Wissen(-schaft) einer breiten Öffentlichkeit zu vermitteln, ist wichtiger denn je. Wie aber können wir immer komplexere Inhalte verständlich und begreifbar machen? Die Antwort liegt in neuen Formen des Storytellings. Denn während sich in der Wissenschaft alles um Hypothesen, Experimente, Datenanalysen und Peer Reviews dreht und sich hier Experts meist mit anderen Experts (noch dazu aus demselben Feld) austauschen, reichen noch so brisante Zahlenkolonnen und Messdaten nicht aus, um eine breite Öffentlichkeit anzusprechen. Es braucht gute Geschichten.
Ina Badics und Harald Moser arbeiten bei Ars Electronica Solutions und entwickeln Konzepte und Strategien, um wissenschaftliche Inhalte so anschaulich und spannend wie möglich zu vermitteln. Gemeinsam mit Künstler*innen, Designer*innen, Entwickler*innen, Architekt*innen und Wissenschaftler*innen gestalten sie multisensorische Erlebniswelten, in denen Wissenschaft, Technologie und Kunst miteinander verschmelzen. Ihr Ziel ist es, einmalige Erlebnisse zu kreieren.
Aufmerksamkeit ist alles
Längst vorbei sind die Zeiten, in denen Information ein knappes Gut war. Ständig und überall prasselt Information heute auf uns ein, ständig klingt, piept oder vibriert unser Smartphone und lässt uns wissen, dass es da schon wieder etwas „Wissenswertes“ gibt. Das, was heute knapp ist, ist unsere Aufmerksamkeit. Wie aber soll Wissenschaft mit ihren komplizierten Inhalten in diesem Umfeld punkten?
„Wir müssen neue Methoden finden, um die Menschen aktiv in den Dialog einzubeziehen“, sagt Ina Badics. „Wir müssen ganz neue Brücken bauen, zwischen Forschung und Gesellschaft.“

Wissen anders vermitteln
Die digitale Transformation hat die Art und Weise, wie wir Informationen konsumieren, radikal verändert. Insbesondere Social Media-Plattformen sind darauf getrimmt unsere Aufmerksamkeit zu erregen; wir sollen so lange wie irgend möglich in der jeweiligen App bleiben und hier Werbung sehen. Ergebnis ist eine Medienlandschaft, die Emotionen schürt anstatt zu informieren, die Auseinandersetzung statt Dialog fördert, die polarisiert und nicht verbindet. Fundiertes Wissen hat es in einem solchen Umfeld schwer. Erfolgreiche Wissenschaftskommunikation muss strategisch sein, ein starkes Narrativ entwickeln und sich widerstandsfähig gegen Desinformation zeigen. „Es braucht klare und verständliche Darstellungen und es braucht Glaubwürdigkeit“, erklärt Ina Badics.

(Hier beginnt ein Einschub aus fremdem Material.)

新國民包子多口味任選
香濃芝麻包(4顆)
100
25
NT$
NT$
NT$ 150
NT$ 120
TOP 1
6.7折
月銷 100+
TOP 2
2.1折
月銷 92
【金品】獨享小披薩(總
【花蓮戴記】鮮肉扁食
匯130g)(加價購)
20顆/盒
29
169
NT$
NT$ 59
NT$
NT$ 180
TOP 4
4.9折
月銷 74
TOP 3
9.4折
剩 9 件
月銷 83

Von der Datenflut zur Erkenntnis
Als Senior Project Manager beschäftigt sich Ina Badics mit der Frage, wie komplexe Themen für ganz verschiedene Zielgruppen zugänglich gemacht werden können. Ihr Ansatz: Es braucht den richtigen Mix aus Interaktivität, Immersion und Ästhetik, um Zahlen und Daten in greifbare, emotionale Erlebnisse zu verwandeln.

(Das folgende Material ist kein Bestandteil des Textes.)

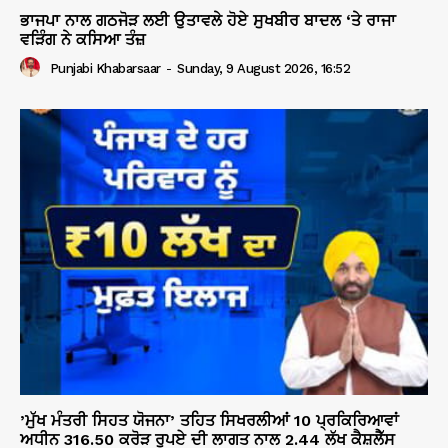
ਭਾਜਪਾ ਨਾਲ ਗਠਜੋੜ ਲਈ ਉਤਾਵਲੇ ਹੋਏ ਸੁਖਬੀਰ ਬਾਦਲ ‘ਤੇ ਰਾਜਾ
ਵੜਿੰਗ ਨੇ ਕਸਿਆ ਤੰਜ਼
Punjabi Khabarsaar
-
Sunday, 9 August 2026, 16:52
’ਮੁੱਖ ਮੰਤਰੀ ਸਿਹਤ ਯੋਜਨਾ’ ਤਹਿਤ ਸਿਖਰਲੀਆਂ 10 ਪ੍ਰਕਿਰਿਆਵਾਂ
ਅਧੀਨ 316.50 ਕਰੋੜ ਰੁਪਏ ਦੀ ਲਾਗਤ ਨਾਲ 2.44 ਲੱਖ ਕੈਸ਼ਲੈੱਸ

„Wissenschaftliche Erkenntnisse werden immer komplexer und dementsprechend häufig fehlt Laien der Zugang zu diesen Themen“, sagt Ina Badics. „Wir wollen Wissen deshalb nicht bloß erklären, sondern es erlebbar machen – wir gestalten visuelle, akustische und haptische Reize, die Emotionen wecken und Menschen aktiv einbeziehen.“

Ein Beispiel dafür ist der Gasometer Oberhausen, in dem Ars Electronica Solutions eine Installation entwickelte, die sich mit dem Thema Ozean befasst. Die Installation „Die Welle“ nutzt ein raffiniertes Zusammenspiel aus Sounddesign und visuellen Effekten, um die Welt der Meere immersiv erlebbar zu machen. Tiefe Frequenzen inspiriert von Walgesängen erzeugen hier Ruhe und Erhabenheit, während höhere Töne das Knistern von Korallenriffen symbolisieren und Lebendigkeit vermitteln. Die großflächigen Projektionen zeigen realistische Unterwasserszenen mit fließenden Bewegungen, während die auf ein beruhigendes Blau fokussierte Farbgestaltung emotional berührt. Wissenschaftliche Erkenntnisse zu Strömungen, Temperaturverläufen und den Veränderungen der Meere fließen subtil in die Inszenierung ein. Präsentiert wird kein nüchternes Zahlenwerk, sondern eine visuell und auditiv erlebbare Geschichte unseres Planeten. Ergebnis ist eine sinnliche und zugleich informative Erfahrung, die das Bewusstsein für die Fragilität der Ozeane stärkt. „Es geht nicht darum, Lehrbuchwissen zu vermitteln, sondern eine Atmosphäre zu schaffen, die den Menschen das Gefühl vermittelt, selbst ein Teil des Themas zu sein“, so Badics.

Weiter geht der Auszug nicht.